Published: (December 3, 2025 at 08:12 PM EST)
3 min read
Source: Dev.to

Source: Dev.to

Day 2: Introduction to LangGraph – From Chains to Agents

Part of the 4‑Day Series – Agentic AI with LangChain/LangGraph

Yesterday we built a Chain (Input → Retrieve → Answer). Real‑world workflows often need loops, conditional steps, or clarification prompts. LangGraph treats an AI application as a graph (nodes and edges) instead of a linear chain.

Core Concepts of LangGraph

1. State

In a chain, data passes step‑by‑step. LangGraph introduces a central State object that all nodes read from and write to – think of it as a shared whiteboard.

// The State is just a list of messages
import { MessagesAnnotation } from "@langchain/langgraph";
// MessagesAnnotation is a pre‑built state definition for chat apps.

2. Nodes

Nodes are plain JavaScript functions. They receive the current state, perform work, and return an update.

const agentNode = async (state) => {
  // Read the history
  const { messages } = state;
  // Call the LLM
  const response = await model.invoke(messages);
  // Update the state (append the new message)
  return { messages: [response] };
};

3. Edges and Conditional Edges

Edges define the flow between nodes.

  • Normal Edge – “After A, always go to B.”
  • Conditional Edge – “After A, check the result.
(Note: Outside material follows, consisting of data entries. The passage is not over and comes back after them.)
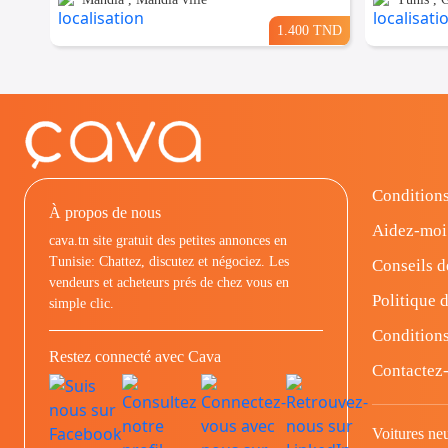
1.400 TND
Conditions
À propos de nous
Aidez-moi
cava.tn site gratuit des petites annonces en
Tunisie: Chattez, discutez et négociez. Les
Conseils d
vendeurs et acheteurs prés de chez vous en
Politique d
simple clic.
Conditions
Restez connecté avec Cava
Contactez
Voitures ne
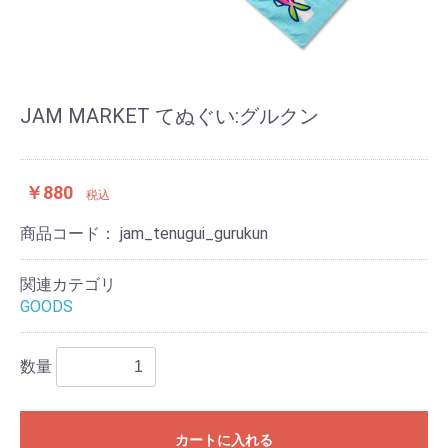
JAM MARKET てぬぐい:グルクン
￥880
税込
商品コード：
jam_tenugui_gurukun
関連カテゴリ
GOODS
数量
カートに入れる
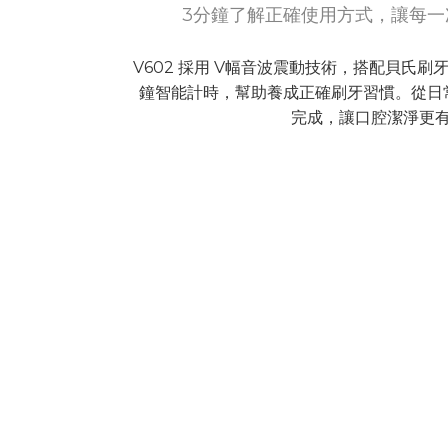
3分鐘了解正確使用方式，讓每一
V602 採用 V幅音波震動技術，搭配貝氏刷
鐘智能計時，幫助養成正確刷牙習慣。從日
完成，讓口腔潔淨更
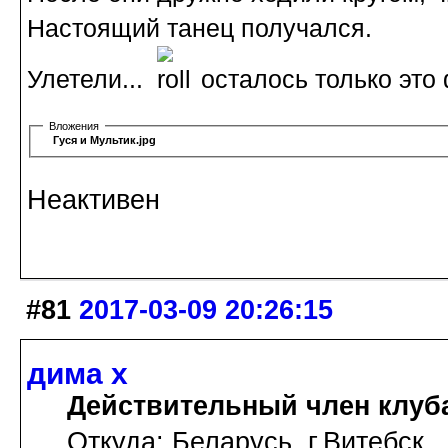
Настоящий танец получался.
Улетели...
осталось только это 
Вложения
Гуся и Мультик.jpg
Неактивен
#81
2017-03-09 20:26:15
дима х
Действительный член клуб
Откуда: Беларусь, г.Витебск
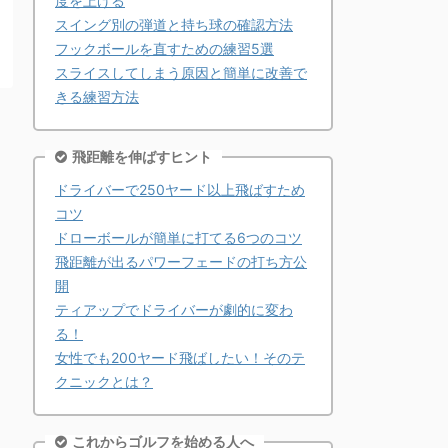
度を上げる
スイング別の弾道と持ち球の確認方法
フックボールを直すための練習5選
スライスしてしまう原因と簡単に改善で
きる練習方法
飛距離を伸ばすヒント
ドライバーで250ヤード以上飛ばすため
コツ
ドローボールが簡単に打てる6つのコツ
飛距離が出るパワーフェードの打ち方公
開
ティアップでドライバーが劇的に変わ
る！
女性でも200ヤード飛ばしたい！そのテ
クニックとは？
これからゴルフを始める人へ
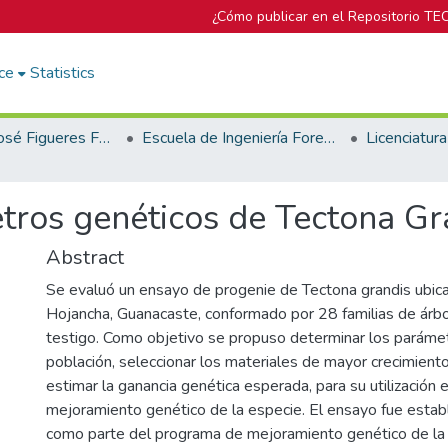
¿Cómo publicar en el Repositorio TE
ce
Statistics
Biblioteca José Figueres Ferrer
Escuela de Ingeniería Forestal
tros genéticos de Tectona Gr
Abstract
Se evaluó un ensayo de progenie de Tectona grandis ubic
Hojancha, Guanacaste, conformado por 28 familias de árb
testigo. Como objetivo se propuso determinar los parámet
población, seleccionar los materiales de mayor crecimiento
estimar la ganancia genética esperada, para su utilización
mejoramiento genético de la especie. El ensayo fue esta
como parte del programa de mejoramiento genético de la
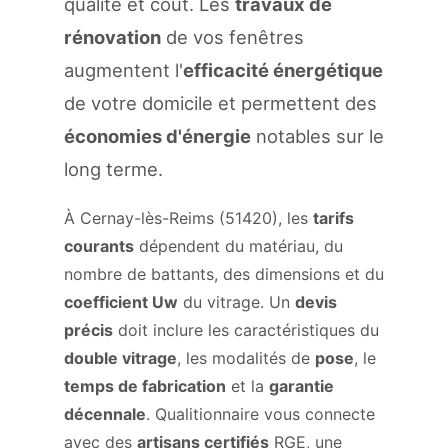
qualité et coût. Les
travaux de
rénovation
de vos fenêtres
augmentent l'
efficacité énergétique
de votre domicile et permettent des
économies d'énergie
notables sur le
long terme.
À Cernay-lès-Reims (51420), les
tarifs
courants
dépendent du matériau, du
nombre de battants, des dimensions et du
coefficient Uw
du vitrage. Un
devis
précis
doit inclure les caractéristiques du
double vitrage
, les modalités de
pose
, le
temps de fabrication
et la
garantie
décennale
. Qualitionnaire vous connecte
avec des
artisans certifiés
RGE, une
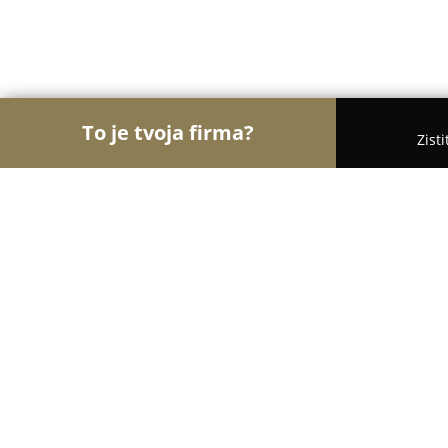
To je tvoja firma?
Zist
Orly Recyklácie
Rebríček najlepšie hodnotených 
JRK Slovensko
8.4
(8)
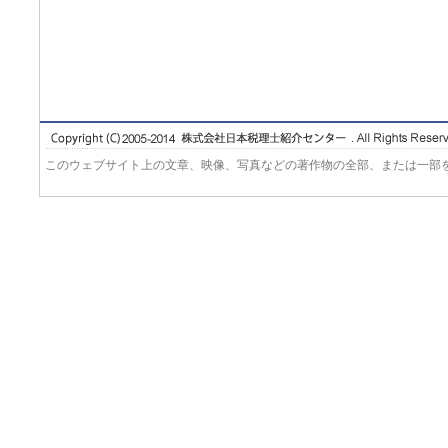
このウェブサイト上の文章、映像、写真などの著作物の全部、または一部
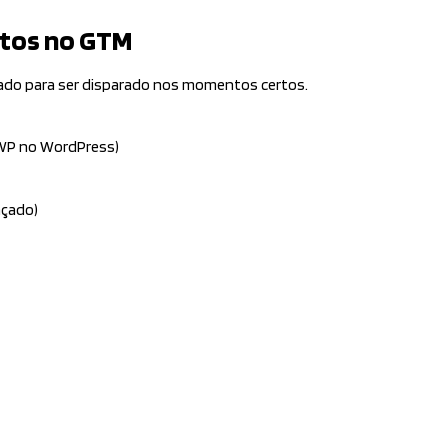
ntos no GTM
ado para ser disparado nos momentos certos.
4WP no WordPress)
çado)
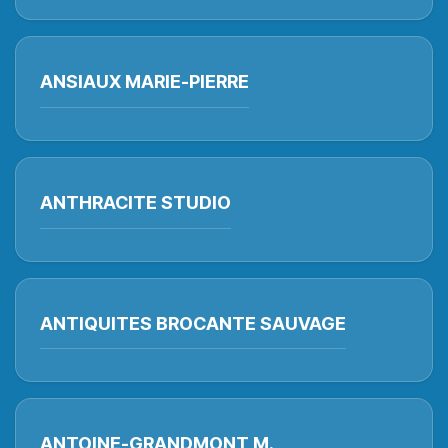
ANSIAUX MARIE-PIERRE
ANTHRACITE STUDIO
ANTIQUITES BROCANTE SAUVAGE
ANTOINE-GRANDMONT M.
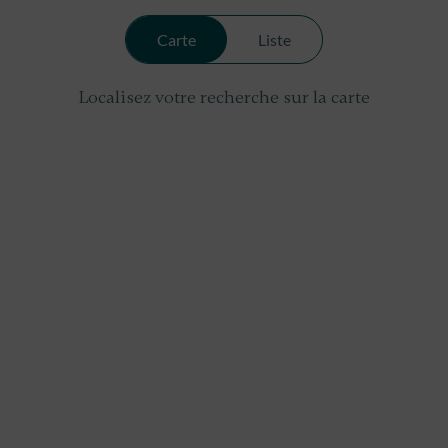
Carte
Liste
Localisez votre recherche sur la carte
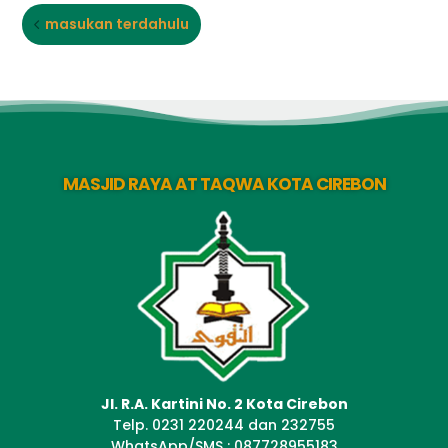
masukan terdahulu
MASJID RAYA AT TAQWA KOTA CIREBON
Jl. R.A. Kartini No. 2 Kota Cirebon
Telp. 0231 220244 dan 232755
WhatsApp/SMS : 087728955183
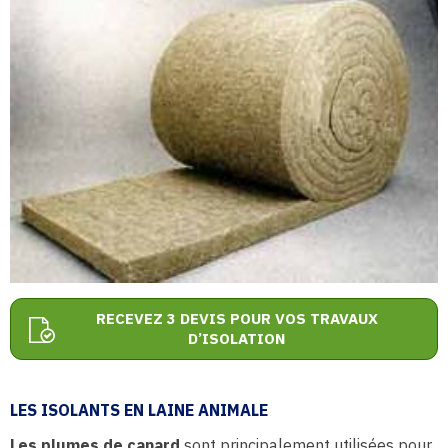
RECEVEZ 3 DEVIS POUR VOS TRAVAUX
D’ISOLATION
LES ISOLANTS EN LAINE ANIMALE
Les plumes de canard
sont principalement utilisées pour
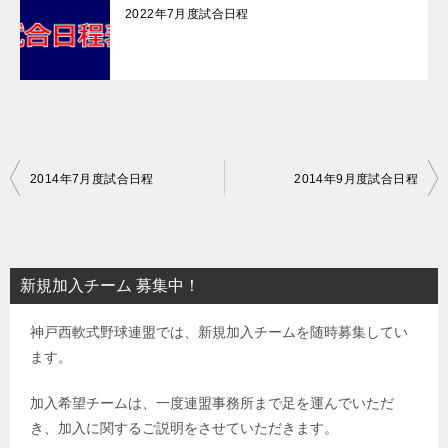
2022年7月度試合日程
投
2014年7月度試合日程
2014年9月度試合日程
稿
ナ
ビ
新規加入チーム 募集中！
ゲ
神戸西軟式野球連盟では、新規加入チームを随時募集してい
ー
ます。
シ
ョ
加入希望チームは、一度連盟事務所まで足を運んでいただ
き、加入に関するご説明をさせていただきます。
ン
If X, go to B; if Y, go to C.”

Agents are built as loops:

  1. LLM thinks.
  2. Conditional Edge – Did the LLM request a tool?
    • YesToolNode.
    • No → End.
  3. ToolNode runs the tool and loops back to step 1.

Visualizing the Graph

graph TD
    Start[__start__] --> Agent
    Agent -->|Call Tool?| Condition{Has Tool Call?}
    Condition -->|Yes| Tools[ToolNode]
    Condition -->|No| End[__end__]
    Tools --> Agent

Building the Graph

We wrap the Day 1 RAG code into a Tool, giving the LLM the option to search instead of forcing it.

// 1. Define the Graph
const workflow = new StateGraph(MessagesAnnotation)
  // Add Nodes
  .addNode("agent", agentNode)
  .addNode("tools", new ToolNode([lookupPolicy])) // pre‑built node that runs tools

  // Define Flow
  .addEdge("__start__", "agent") // start here

  // The Brain: decide what to do next
  .addConditionalEdges("agent", (state) => {
    const lastMessage = state.messages[state.messages.length - 1];
    // If the LLM returned a "tool_call", go to "tools"
    if (lastMessage.tool_calls?.length) {
      return "tools";
    }
    // Otherwise, we are done
    return "__end__";
  })

  // The Loop: after tools, always go back to the agent to interpret results
  .addEdge("tools", "agent");

// 2. Compile
const app = workflow.compile();

Why Is This Better?

  • Autonomy – The LLM decides whether it needs to search. Simple greetings are cheap and fast; hard questions trigger a thorough search.
  • Cycles – If the first search result isn’t sufficient, the agent can loop and search again with a refined query—something a linear chain can’t do.

Tomorrow we’ll expand this graph to include multiple agents collaborating!